*TASK OBJECTIVE*: When the word "cookies" shows up in a line of the data below, copy that whole line.
+-------+
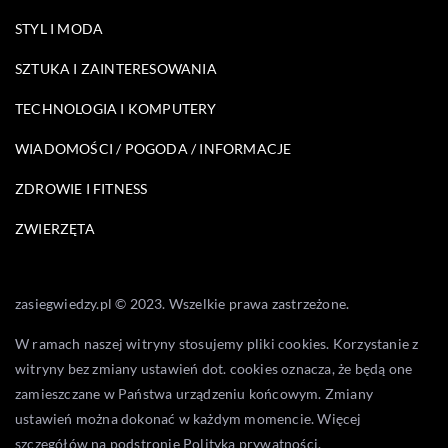
STYL I MODA
SZTUKA I ZAINTERESOWANIA
TECHNOLOGIA I KOMPUTERY
WIADOMOŚCI / POGODA / INFORMACJE
ZDROWIE I FITNESS
ZWIERZĘTA
zasiegwiedzy.pl © 2023. Wszelkie prawa zastrzeżone.
W ramach naszej witryny stosujemy pliki cookies. Korzystanie z
witryny bez zmiany ustawień dot. cookies oznacza, że będą one
zamieszczane w Państwa urządzeniu końcowym. Zmiany
ustawień można dokonać w każdym momencie. Więcej
szczegółów na podstronie
Polityka prywatności
.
+-------+
*THE ANSWER*:
W ramach naszej witryny stosujemy pliki cookies. Korzystanie z
witryny bez zmiany ustawień dot. cookies oznacza, że będą one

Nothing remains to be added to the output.